To this day Memphis, Tennessee bleeds blues music and maintains the attitude of Rock and Roll. This historic southern city withstood the civil rights movement and the death of Dr. Martin Luther King. Though Memphis is no stranger to difficult times, it was also the place where legendary blues musicians B.B.King, Muddy Waters, Howlin’ Wolf, and Issac Hayes began their professional music careers. This Blues music was infused with the hillbilly boogie of the country and the gospel music of the church to form the genre of Rock and Roll at none-other than the legendary Memphis Recording Service, better known as, Sun Studio.
Sam Philips was born on January 5, 1923. He was the youngest of 8 and grew up on a three-hundred-acre farm in Florence, Alabama. His father, Charles Tucker Philips, taught him determination and drive. He often told Sam to believe in himself and not to give up when times get hard. His father passed away in 1941 and Sam was forced to leave high school and begin working to support his family. He worked at a grocery store and a funeral parlor but always had a love for blues music. It wasn’t until January of 1950 that he was able to follow his dreams and open Memphis Recording Service. He was taking a risk on an area of business that was previously unproven in Memphis.
In the summer of 1953 music as we knew it changed forever.

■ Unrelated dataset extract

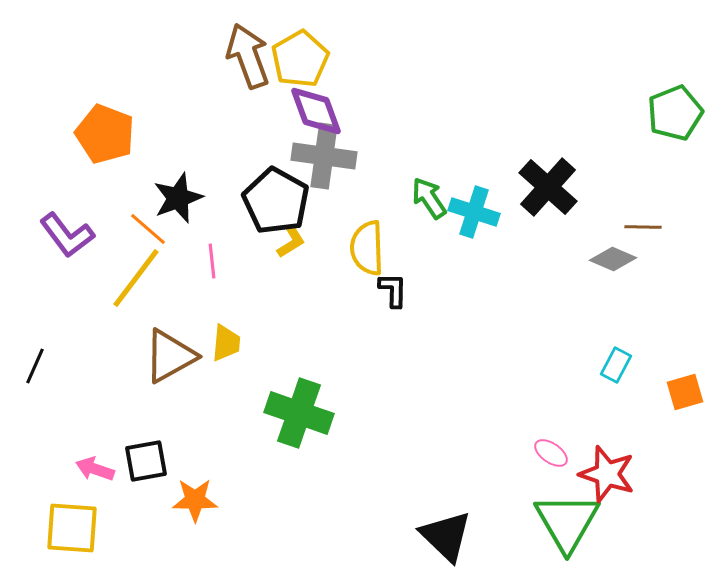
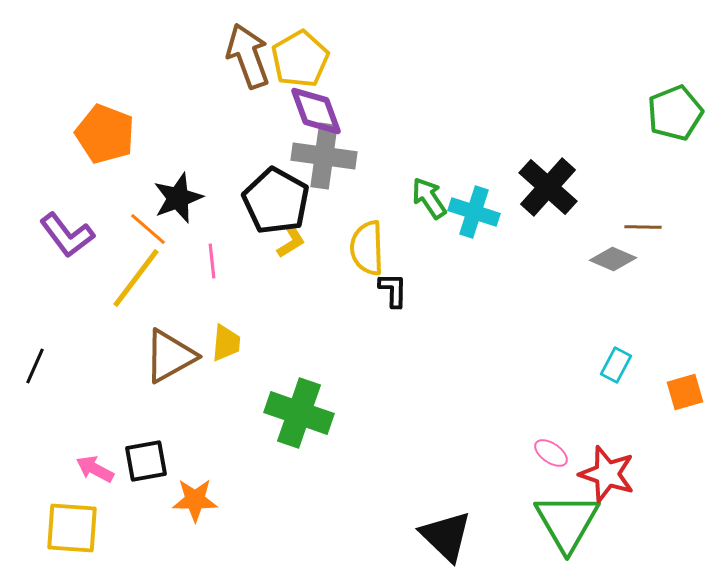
pink arrow: rotated 9 degrees clockwise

A 18-year-old Elvis Presley walked into Memphis Recording Service to record a personal disc for his mother’s birthday. Gladys Presley’s birthday was in the spring and it was later believed that Elvis made the disc for himself to see how he would sound. He recorded “My Happiness” and “That’s When Your Heartache Begins”. This happened at a time when Sam Philips was desperate to find a new sound. His assistant, Marion Keisker, constantly reminded him of a kid name Elvis Presley. She was so insistent on Elvis that on June 26,1954 Sam invited Elvis to come record. It was clear to Philips that Presley had little to no performing experience but that he was determined. Elvis’ passion for music was shown in his knowledge of blues musicians and artists that had recorded at Sun Studio. Bill Black and Scotty Moore were the musicians hired to play alongside Elvis.
It is said that Presley started crooning to songs like, “Without You”, “Harbor Lights”, and “I Love You Because.” No one was impressed and Sam didn’t record many of these songs. It was clear that this sort of music was not fitting towards Elvis and that he didn’t hold the confidence of a performer while singing these songs. Frustrated, the group decided to take a break outside. It was then that Elvis suddenly started “jumping around, singing, and acting a fool.” Having never heard the song, Bill Black followed suit and picked up his bass and it wasn’t long until Scotty started jamming along too. Sam, who was still inside, came around the corner and asked what they were playing and to do it again. The song they were playing was “That’s Alright Mama,” originally preformed by blues artist Arthur Crudup. It was then that the world changed with the start of Elvis Presley’s career, the fame and notoriety of The Memphis Recording Service, and the true beginning of Rock and Roll music.
Other pioneers of Rock and Roll are Roy Orbison, Carl Perkins, Johnny Cash, and Jerry Lee Lewis who all recorded at Sun Studio soon after Elvis. Each of these artists had a unique sound and had a strong contribution to the Rock and Roll music that was heard on the radio.
The Memphis Recording Service is located on Union Avenue in Memphis, Tennessee and is a landmark visited by fans from all over the world. Though there are a few different stories on how this tale is told, one fact cannot be shaken. Elvis Presley, Bill Black, Scotty Moore, and Sam Philips were there to witness the birth of Rock and Roll music at Sun Studios in the summer of 1954 and after this date music and the artists that performed it were never the same.